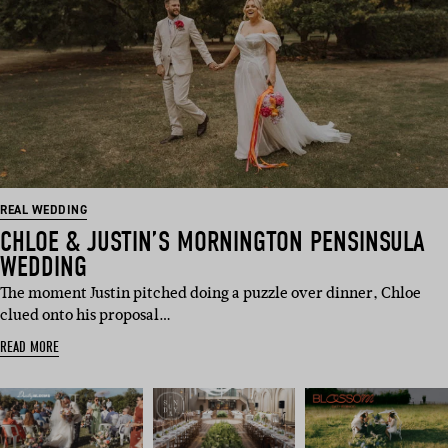
REAL WEDDING
CHLOE & JUSTIN’S MORNINGTON PENSINSULA
WEDDING
The moment Justin pitched doing a puzzle over dinner, Chloe
clued onto his proposal…
READ MORE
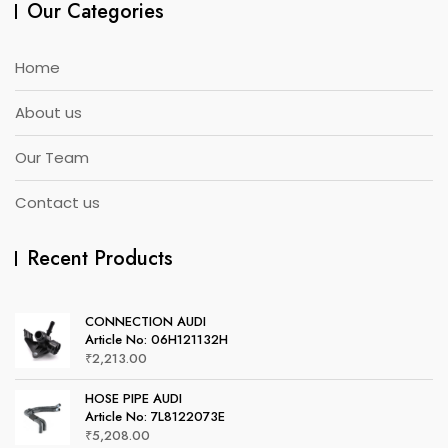
Our Categories
Home
About us
Our Team
Contact us
Recent Products
CONNECTION AUDI
Article No: 06H121132H
₹
2,213.00
HOSE PIPE AUDI
Article No: 7L8122073E
₹
5,208.00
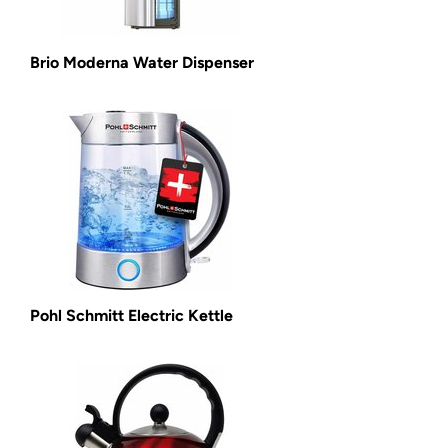
Brio Moderna Water Dispenser
Pohl Schmitt Electric Kettle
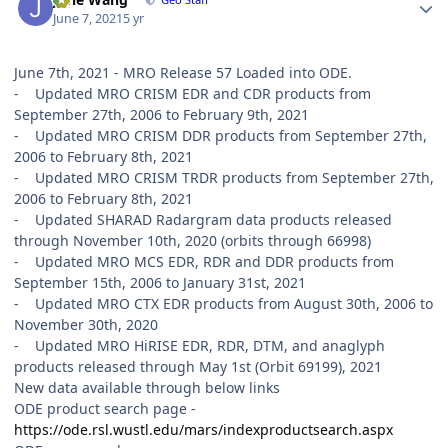
June 7, 2021
5 yr
June 7th, 2021 - MRO Release 57 Loaded into ODE.
- Updated MRO CRISM EDR and CDR products from
September 27th, 2006 to February 9th, 2021
- Updated MRO CRISM DDR products from September 27th,
2006 to February 8th, 2021
- Updated MRO CRISM TRDR products from September 27th,
2006 to February 8th, 2021
- Updated SHARAD Radargram data products released
through November 10th, 2020 (orbits through 66998)
- Updated MRO MCS EDR, RDR and DDR products from
September 15th, 2006 to January 31st, 2021
- Updated MRO CTX EDR products from August 30th, 2006 to
November 30th, 2020
- Updated MRO HiRISE EDR, RDR, DTM, and anaglyph
products released through May 1st (Orbit 69199), 2021
New data available through below links
ODE product search page -
https://ode.rsl.wustl.edu/mars/indexproductsearch.aspx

------------------------

Could you give the material again exactly as it stands, omitting any image?

REAL WEDDING
CHLOE & JUSTIN’S MORNINGTON PENSINSULA
WEDDING
The moment Justin pitched doing a puzzle over dinner, Chloe
clued onto his proposal…
READ MORE
Our Categories
Home
About us
Our Team
Contact us
Recent Products
CONNECTION AUDI
Article No: 06H121132H
₹
2,213.00
HOSE PIPE AUDI
Article No: 7L8122073E
₹
5,208.00
Brio Moderna Water Dispenser
Pohl Schmitt Electric Kettle
June 7, 2021
5 yr
June 7th, 2021 - MRO Release 57 Loaded into ODE.
- Updated MRO CRISM EDR and CDR products from
September 27th, 2006 to February 9th, 2021
- Updated MRO CRISM DDR products from September 27th,
2006 to February 8th, 2021
- Updated MRO CRISM TRDR products from September 27th,
2006 to February 8th, 2021
- Updated SHARAD Radargram data products released
through November 10th, 2020 (orbits through 66998)
- Updated MRO MCS EDR, RDR and DDR products from
September 15th, 2006 to January 31st, 2021
- Updated MRO CTX EDR products from August 30th, 2006 to
November 30th, 2020
- Updated MRO HiRISE EDR, RDR, DTM, and anaglyph
products released through May 1st (Orbit 69199), 2021
New data available through below links
ODE product search page -
https://ode.rsl.wustl.edu/mars/indexproductsearch.aspx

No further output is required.